- [Directions for this task]
Below are records; count the lines in them that hold "types" and give only the count.

*** Block opens ***

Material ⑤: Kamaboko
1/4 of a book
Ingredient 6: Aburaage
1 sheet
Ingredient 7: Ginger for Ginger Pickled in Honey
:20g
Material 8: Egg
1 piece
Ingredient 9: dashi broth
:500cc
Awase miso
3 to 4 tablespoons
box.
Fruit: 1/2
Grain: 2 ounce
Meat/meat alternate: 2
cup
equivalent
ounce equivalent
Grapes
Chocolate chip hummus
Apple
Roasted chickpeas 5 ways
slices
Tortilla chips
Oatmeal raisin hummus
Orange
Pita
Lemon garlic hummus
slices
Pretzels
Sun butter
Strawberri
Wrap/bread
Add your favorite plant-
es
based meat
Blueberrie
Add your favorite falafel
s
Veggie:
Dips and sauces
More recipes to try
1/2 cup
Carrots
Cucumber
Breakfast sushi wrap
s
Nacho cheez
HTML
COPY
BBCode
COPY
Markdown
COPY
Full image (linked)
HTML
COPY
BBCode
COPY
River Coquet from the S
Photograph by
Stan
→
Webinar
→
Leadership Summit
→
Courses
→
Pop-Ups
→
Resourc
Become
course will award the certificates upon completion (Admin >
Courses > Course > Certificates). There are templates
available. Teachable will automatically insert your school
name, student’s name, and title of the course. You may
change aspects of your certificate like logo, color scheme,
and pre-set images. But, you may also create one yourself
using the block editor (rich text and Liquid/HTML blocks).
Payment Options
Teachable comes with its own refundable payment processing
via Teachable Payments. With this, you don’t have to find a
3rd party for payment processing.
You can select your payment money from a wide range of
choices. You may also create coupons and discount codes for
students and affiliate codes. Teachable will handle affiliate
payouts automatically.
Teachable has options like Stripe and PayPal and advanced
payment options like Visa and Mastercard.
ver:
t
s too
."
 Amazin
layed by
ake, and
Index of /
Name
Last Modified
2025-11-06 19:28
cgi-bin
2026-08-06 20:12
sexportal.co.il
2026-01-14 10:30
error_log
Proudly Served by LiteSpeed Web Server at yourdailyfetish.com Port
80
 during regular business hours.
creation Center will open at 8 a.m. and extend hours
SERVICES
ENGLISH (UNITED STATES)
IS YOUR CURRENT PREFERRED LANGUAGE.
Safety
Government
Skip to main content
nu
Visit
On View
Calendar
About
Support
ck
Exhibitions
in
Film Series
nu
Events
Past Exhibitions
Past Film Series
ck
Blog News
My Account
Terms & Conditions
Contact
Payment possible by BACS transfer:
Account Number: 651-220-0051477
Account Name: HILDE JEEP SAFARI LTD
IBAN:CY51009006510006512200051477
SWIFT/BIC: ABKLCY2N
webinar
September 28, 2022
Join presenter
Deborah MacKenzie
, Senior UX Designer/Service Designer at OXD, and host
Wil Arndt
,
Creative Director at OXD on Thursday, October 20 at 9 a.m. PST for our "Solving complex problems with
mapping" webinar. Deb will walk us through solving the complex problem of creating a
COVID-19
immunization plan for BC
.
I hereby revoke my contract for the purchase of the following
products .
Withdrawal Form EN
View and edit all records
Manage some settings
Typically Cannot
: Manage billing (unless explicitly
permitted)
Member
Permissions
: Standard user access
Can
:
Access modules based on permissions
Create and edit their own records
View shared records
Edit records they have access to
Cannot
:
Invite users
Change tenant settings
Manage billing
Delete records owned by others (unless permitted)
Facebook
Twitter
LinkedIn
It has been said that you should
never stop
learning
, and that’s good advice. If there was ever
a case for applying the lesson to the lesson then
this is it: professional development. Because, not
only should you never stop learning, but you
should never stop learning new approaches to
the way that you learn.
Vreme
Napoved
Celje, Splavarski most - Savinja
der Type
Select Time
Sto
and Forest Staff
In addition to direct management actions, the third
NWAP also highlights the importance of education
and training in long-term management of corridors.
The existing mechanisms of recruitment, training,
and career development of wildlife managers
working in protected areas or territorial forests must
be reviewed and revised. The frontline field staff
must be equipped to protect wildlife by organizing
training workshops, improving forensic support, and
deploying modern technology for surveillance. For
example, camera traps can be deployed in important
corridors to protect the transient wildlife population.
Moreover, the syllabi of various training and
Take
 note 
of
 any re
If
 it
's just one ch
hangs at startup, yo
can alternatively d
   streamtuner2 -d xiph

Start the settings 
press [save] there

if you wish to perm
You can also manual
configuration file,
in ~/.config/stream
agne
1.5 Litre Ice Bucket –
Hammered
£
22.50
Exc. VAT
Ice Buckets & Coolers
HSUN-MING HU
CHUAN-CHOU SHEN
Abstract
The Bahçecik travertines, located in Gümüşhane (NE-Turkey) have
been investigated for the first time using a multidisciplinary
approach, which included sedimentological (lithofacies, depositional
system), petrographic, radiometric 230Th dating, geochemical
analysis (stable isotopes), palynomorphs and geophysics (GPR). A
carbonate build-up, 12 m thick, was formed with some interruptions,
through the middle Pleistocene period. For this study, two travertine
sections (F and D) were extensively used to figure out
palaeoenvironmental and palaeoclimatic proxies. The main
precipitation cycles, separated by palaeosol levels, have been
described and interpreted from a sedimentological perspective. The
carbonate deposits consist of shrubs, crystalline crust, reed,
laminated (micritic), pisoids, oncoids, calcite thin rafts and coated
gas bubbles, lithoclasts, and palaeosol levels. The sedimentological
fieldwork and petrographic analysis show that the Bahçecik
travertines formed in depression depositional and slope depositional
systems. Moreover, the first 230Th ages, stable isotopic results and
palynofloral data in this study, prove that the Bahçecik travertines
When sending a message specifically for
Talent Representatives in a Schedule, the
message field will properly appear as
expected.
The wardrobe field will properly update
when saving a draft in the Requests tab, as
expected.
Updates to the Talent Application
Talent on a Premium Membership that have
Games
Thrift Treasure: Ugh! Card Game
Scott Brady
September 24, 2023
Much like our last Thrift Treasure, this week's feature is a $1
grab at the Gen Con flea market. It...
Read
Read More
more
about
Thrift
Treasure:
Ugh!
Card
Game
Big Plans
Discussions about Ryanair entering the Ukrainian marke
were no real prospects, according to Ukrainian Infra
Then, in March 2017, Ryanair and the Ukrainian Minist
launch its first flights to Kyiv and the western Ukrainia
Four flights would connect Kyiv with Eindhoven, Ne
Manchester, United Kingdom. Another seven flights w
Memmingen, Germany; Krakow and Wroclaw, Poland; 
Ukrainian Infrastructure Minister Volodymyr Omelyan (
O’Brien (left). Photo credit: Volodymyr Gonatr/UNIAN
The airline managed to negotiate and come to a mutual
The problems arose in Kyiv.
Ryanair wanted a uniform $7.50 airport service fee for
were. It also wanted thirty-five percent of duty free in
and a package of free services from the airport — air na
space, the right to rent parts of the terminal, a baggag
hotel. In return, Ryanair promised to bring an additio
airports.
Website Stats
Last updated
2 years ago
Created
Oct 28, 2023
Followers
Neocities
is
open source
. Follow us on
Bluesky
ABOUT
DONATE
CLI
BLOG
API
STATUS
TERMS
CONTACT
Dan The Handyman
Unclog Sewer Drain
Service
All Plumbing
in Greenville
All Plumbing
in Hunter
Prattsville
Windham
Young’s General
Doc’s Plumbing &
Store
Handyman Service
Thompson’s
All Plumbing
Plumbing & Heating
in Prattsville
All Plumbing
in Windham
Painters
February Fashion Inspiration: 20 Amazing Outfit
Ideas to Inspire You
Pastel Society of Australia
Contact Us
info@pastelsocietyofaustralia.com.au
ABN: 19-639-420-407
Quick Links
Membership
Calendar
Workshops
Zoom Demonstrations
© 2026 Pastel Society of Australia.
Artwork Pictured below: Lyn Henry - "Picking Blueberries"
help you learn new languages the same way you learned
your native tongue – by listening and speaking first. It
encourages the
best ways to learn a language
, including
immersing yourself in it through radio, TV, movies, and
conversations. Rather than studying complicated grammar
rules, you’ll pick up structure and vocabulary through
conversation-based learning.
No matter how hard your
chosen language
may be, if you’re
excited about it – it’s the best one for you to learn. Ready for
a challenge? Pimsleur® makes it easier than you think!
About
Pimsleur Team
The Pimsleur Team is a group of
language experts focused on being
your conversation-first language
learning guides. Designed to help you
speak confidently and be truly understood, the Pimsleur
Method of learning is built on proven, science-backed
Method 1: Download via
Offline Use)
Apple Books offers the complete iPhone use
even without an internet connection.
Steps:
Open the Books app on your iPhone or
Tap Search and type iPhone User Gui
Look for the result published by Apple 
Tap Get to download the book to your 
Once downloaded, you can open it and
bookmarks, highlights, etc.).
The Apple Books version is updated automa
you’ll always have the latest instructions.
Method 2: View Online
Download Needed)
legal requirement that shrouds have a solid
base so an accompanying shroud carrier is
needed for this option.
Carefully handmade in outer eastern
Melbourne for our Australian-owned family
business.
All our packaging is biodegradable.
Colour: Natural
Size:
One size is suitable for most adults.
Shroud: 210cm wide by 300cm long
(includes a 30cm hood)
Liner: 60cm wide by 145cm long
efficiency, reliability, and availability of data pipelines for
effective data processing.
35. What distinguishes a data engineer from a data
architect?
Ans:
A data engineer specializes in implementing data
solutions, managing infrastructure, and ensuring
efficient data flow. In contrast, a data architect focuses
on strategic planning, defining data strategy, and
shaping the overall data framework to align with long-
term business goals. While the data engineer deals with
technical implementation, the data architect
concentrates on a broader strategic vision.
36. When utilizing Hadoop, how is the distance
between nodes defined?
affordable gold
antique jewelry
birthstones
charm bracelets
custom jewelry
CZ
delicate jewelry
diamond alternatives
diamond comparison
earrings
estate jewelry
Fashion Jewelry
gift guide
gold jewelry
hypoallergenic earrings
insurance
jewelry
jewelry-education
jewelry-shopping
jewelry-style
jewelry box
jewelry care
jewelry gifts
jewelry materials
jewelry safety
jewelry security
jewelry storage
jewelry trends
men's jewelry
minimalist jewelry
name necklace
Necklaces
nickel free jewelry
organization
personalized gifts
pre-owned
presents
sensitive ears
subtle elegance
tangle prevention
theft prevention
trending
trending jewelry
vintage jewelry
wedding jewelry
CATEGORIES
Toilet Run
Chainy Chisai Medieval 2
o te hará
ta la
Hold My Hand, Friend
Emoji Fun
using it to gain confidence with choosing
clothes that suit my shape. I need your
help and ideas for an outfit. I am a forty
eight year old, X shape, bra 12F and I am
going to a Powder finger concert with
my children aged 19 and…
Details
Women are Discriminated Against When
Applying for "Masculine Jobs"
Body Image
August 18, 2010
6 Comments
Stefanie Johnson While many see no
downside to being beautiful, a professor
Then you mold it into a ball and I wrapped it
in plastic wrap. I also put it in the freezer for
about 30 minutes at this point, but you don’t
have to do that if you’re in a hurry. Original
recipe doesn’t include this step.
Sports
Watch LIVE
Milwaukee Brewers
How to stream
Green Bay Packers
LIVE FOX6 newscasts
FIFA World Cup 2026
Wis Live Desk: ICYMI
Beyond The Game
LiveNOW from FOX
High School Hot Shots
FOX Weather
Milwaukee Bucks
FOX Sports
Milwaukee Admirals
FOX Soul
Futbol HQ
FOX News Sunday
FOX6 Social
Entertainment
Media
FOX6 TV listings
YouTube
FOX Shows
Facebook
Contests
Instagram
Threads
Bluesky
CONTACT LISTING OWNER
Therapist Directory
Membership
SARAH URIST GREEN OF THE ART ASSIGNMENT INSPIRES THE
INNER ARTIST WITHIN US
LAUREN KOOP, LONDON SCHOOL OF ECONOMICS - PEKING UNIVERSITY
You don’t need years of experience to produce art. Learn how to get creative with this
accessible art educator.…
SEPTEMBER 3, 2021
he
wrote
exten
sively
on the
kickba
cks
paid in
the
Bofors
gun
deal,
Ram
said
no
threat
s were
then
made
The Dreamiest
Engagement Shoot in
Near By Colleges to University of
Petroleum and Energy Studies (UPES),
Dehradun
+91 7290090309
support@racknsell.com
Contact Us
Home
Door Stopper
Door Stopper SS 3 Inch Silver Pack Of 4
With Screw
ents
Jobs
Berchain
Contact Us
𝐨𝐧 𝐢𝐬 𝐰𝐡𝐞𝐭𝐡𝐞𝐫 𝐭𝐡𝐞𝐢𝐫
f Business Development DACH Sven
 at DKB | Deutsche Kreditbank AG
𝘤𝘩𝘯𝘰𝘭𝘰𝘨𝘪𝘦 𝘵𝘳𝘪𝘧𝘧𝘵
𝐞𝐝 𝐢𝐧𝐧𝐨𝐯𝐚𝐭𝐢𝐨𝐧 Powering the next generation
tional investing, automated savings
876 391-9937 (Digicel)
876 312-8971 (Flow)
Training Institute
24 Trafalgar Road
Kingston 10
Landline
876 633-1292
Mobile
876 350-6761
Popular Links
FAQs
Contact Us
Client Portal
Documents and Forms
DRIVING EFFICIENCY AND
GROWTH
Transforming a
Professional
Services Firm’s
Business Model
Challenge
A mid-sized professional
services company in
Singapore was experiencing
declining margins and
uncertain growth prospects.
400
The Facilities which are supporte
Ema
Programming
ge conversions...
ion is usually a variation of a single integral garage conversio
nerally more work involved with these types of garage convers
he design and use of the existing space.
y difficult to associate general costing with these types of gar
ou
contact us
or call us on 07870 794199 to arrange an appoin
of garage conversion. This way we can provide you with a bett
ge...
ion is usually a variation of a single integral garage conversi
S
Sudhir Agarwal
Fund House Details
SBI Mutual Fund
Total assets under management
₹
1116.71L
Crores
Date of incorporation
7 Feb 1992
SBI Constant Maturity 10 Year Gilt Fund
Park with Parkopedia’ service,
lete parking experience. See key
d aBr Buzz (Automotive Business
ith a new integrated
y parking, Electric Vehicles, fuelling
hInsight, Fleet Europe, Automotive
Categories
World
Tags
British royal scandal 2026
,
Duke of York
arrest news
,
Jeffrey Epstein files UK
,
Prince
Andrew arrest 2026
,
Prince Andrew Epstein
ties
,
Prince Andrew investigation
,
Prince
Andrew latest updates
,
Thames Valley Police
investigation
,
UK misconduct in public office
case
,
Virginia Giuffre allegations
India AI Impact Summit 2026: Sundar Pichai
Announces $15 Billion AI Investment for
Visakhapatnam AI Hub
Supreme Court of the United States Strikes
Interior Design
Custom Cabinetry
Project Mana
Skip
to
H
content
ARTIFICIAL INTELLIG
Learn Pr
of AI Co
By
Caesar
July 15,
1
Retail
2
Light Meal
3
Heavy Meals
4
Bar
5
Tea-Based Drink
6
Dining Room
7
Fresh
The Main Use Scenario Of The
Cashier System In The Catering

*** Block closes ***

- [Exercise answer]
2